Senhor primeiro-ministro, não deixe que parem a economia!

O Dr. Costa surpreendeu o país com uma pose de Estado que até aqui não se lhe tinha visto. Será PR quando quiser

As opiniões dividem-se entre os que acham que a prioridade é proteger as pessoas, mesmo parando o país, e os adeptos da continuidade controlada, para que as famílias possam ter pão na mesa. Exagero? Nada! Apenas reservas às pulsões voluntaristas.

Na sua coluna no Expresso, o professor João Duque recuperou a cena do pescador inglês que disse à mulher: «Vou ali a Dunquerque buscar os nossos rapazes». Aquele ‘ir ali a Dunquerque’ era, apenas, o salvamento de 300.000 soldados encurralados pelas tropas alemãs.

Foi esse sentido do dever que não teve o militar da GNR, que tentou impedir um septuagenário de ir ali ao escritório da sua empresa… só para fazer uns telefonemas. Os telefonemas eram para fornecedores, pedindo o adiamento de prazos, para poder pagar salários, e para os trabalhadores, para os convencer a receberem 60% do ordenado, os que têm encargos de família, e 40% aos que não os têm. Dinheiro para os próximos meses? Não haverá! O restaurante está fechado, mas… logo se vê. Para aquele GNR é que não há contemplações: 73 anos é para estar em casa!

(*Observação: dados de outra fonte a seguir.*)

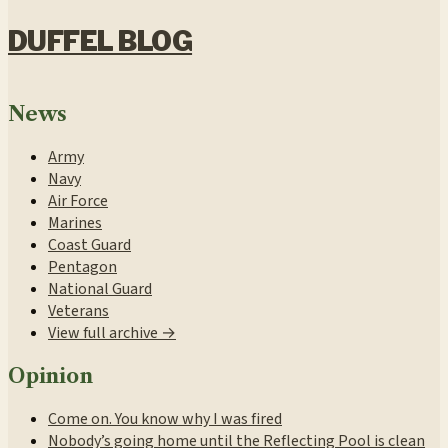
DUFFEL BLOG
News
Army
Navy
Air Force
Marines
Coast Guard
Pentagon
National Guard
Veterans
View full archive →
Opinion
Come on. You know why I was fired
Nobody’s going home until the Reflecting Pool is clean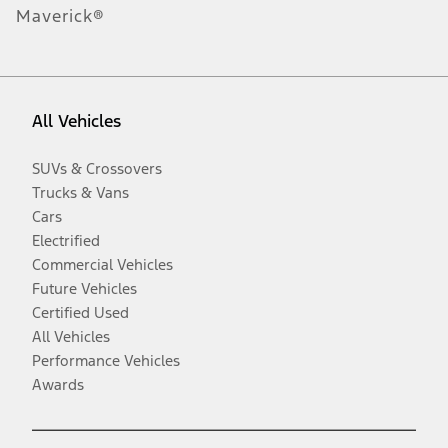
Maverick®
All Vehicles
SUVs & Crossovers
Trucks & Vans
Cars
Electrified
Commercial Vehicles
Future Vehicles
Certified Used
All Vehicles
Performance Vehicles
Awards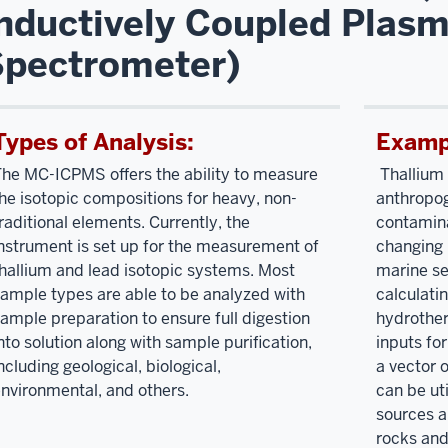
nductively Coupled Plas
Spectrometer)
Types of Analysis:
Exampl
he MC-ICPMS offers the ability to measure
Thallium 
he isotopic compositions for heavy, non-
anthropo
raditional elements. Currently, the
contamina
nstrument is set up for the measurement of
changing 
hallium and lead isotopic systems. Most
marine se
ample types are able to be analyzed with
calculati
ample preparation to ensure full digestion
hydrother
nto solution along with sample purification,
inputs fo
ncluding geological, biological,
a vector 
nvironmental, and others.
can be ut
sources a
rocks and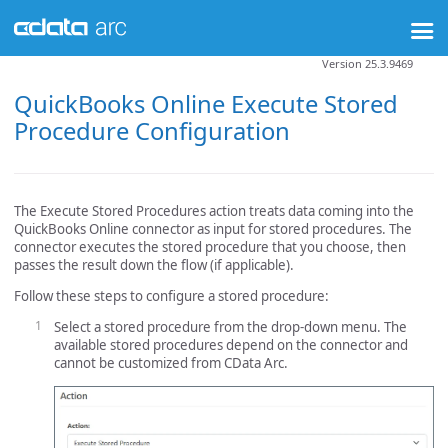
Version 25.3.9469
QuickBooks Online Execute Stored
Procedure Configuration
The Execute Stored Procedures action treats data coming into the
QuickBooks Online connector as input for stored procedures. The
connector executes the stored procedure that you choose, then
passes the result down the flow (if applicable).
Follow these steps to configure a stored procedure:
Select a stored procedure from the drop-down menu. The
available stored procedures depend on the connector and
cannot be customized from CData Arc.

O nosso Presidente da República também é homem de cortar a direito. Acordou da sua letargia e teve um rasgo: tudo para casa! Fino como um alho, o Dr. Costa agradeceu a oferta e surpreendeu o país com uma pose de Estado que até aqui não se lhe tinha visto. Será PR quando quiser.

Em irritante clausura, dei por mim a pensar na imensa sorte da minha geração. Os ‘setenta e tais’, que me obrigam agora a ficar em casa, acertaram no mais longo período de paz que o mundo já viveu: uma bênção que manda às malvas os incómodos do confinamento.

Só quem não leu relatos de guerras, não viu filmes, nada sabe sobre tropas em movimento, invasões, estropiados e mortos, pode ignorar o drama que carrega a palavra ‘guerra’. É certo que, há apenas um mês, ninguém imaginaria que chegaríamos a este ponto: país parado, comércio, empresas, escolas e igrejas fechadas… o povo metido em casa. Simplesmente, daí a proclamar o estado de guerra vai um passo que não deve ser dado assim do pé para a mão.

Quando comecei a entender as conversas de adultos, dei-me conta de que tinham três referências: a pneumónica, o ciclone e a guerra, todas elas causadoras de dramas, mortes e destruições em grande escala. Toca-nos, agora, a primeira calamidade do século XXI, uma novidade que se estranha e só pode assustar.

Para todos os efeitos, a pandemia vem cobrar o preço da felicidade acumulada num oásis de paz que se estendeu de 1945 a 2020, com avanços prodigiosos na ciência, na tecnologia, na economia, na cultura e nos ordenamentos políticos.

Os mais velhos têm mais memória e têm razões para saber que a paragem das empresas é destrutiva. Ressuscitar uma empresa… só por milagre, reabrir um restaurante, depois de uma paragem de meses… só se o dono for muito rico. É por isso que os septuagenários teimam em… ir ali ao escritório fazer uns telefonemas. Só para evitar que as empresas morram.